Task instructions :: Would you please repeat exactly the entries below, starting at the line with "Join Telegram" and ending at the line with "http://nbn-resolving.de/urn:nbn:de:gbv:45:1-2056", and nothing outside that range? Leave out the pictures.

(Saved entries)

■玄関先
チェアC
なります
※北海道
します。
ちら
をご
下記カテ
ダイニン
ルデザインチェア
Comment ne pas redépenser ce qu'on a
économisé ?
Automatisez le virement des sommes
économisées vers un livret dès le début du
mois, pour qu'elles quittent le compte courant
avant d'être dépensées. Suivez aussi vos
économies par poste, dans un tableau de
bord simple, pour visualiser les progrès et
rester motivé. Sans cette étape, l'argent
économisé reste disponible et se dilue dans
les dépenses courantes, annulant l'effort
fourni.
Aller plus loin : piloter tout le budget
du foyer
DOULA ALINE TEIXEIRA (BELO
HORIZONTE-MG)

---

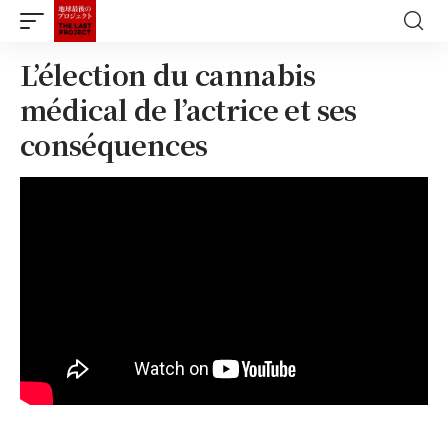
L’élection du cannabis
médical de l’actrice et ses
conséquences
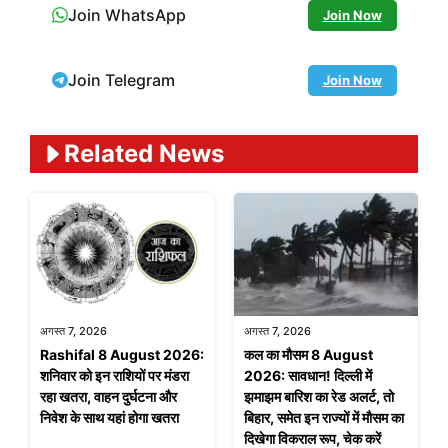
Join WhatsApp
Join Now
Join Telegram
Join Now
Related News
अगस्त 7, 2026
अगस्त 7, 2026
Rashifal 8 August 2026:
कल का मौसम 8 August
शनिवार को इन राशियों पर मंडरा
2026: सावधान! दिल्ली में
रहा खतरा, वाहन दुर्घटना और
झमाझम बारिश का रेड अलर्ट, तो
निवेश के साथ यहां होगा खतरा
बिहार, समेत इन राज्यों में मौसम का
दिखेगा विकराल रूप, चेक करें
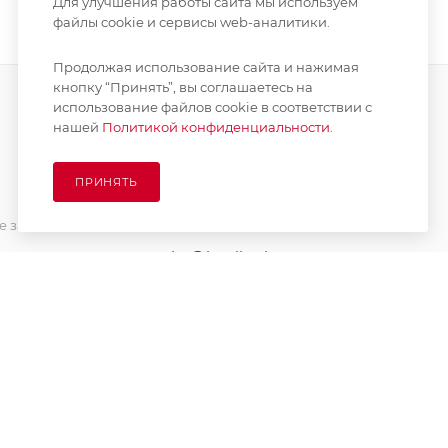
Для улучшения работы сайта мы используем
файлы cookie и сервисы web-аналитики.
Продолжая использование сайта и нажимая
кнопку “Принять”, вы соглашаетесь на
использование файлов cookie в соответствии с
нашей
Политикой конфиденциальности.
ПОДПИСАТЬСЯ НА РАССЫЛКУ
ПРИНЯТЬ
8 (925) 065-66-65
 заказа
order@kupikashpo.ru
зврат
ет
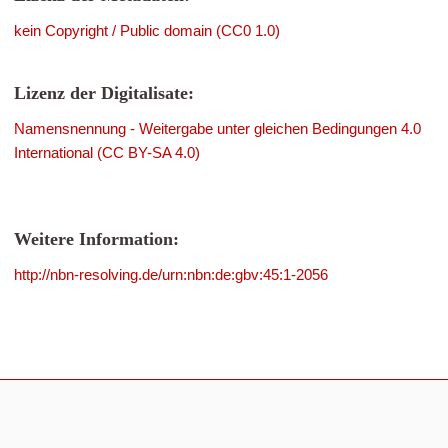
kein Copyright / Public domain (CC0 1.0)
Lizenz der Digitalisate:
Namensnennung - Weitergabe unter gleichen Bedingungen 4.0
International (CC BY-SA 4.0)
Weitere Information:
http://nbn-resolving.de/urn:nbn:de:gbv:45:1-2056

Output for this task ::
Join Telegram
Join Now
Related News
अगस्त 7, 2026
अगस्त 7, 2026
Rashifal 8 August 2026:
कल का मौसम 8 August
शनिवार को इन राशियों पर मंडरा
2026: सावधान! दिल्ली में
रहा खतरा, वाहन दुर्घटना और
झमाझम बारिश का रेड अलर्ट, तो
निवेश के साथ यहां होगा खतरा
बिहार, समेत इन राज्यों में मौसम का
दिखेगा विकराल रूप, चेक करें
Для улучшения работы сайта мы используем
файлы cookie и сервисы web-аналитики.
Продолжая использование сайта и нажимая
кнопку “Принять”, вы соглашаетесь на
использование файлов cookie в соответствии с
нашей
Политикой конфиденциальности.
ПОДПИСАТЬСЯ НА РАССЫЛКУ
ПРИНЯТЬ
8 (925) 065-66-65
 заказа
order@kupikashpo.ru
зврат
ет
kein Copyright / Public domain (CC0 1.0)
Lizenz der Digitalisate:
Namensnennung - Weitergabe unter gleichen Bedingungen 4.0
International (CC BY-SA 4.0)
Weitere Information:
http://nbn-resolving.de/urn:nbn:de:gbv:45:1-2056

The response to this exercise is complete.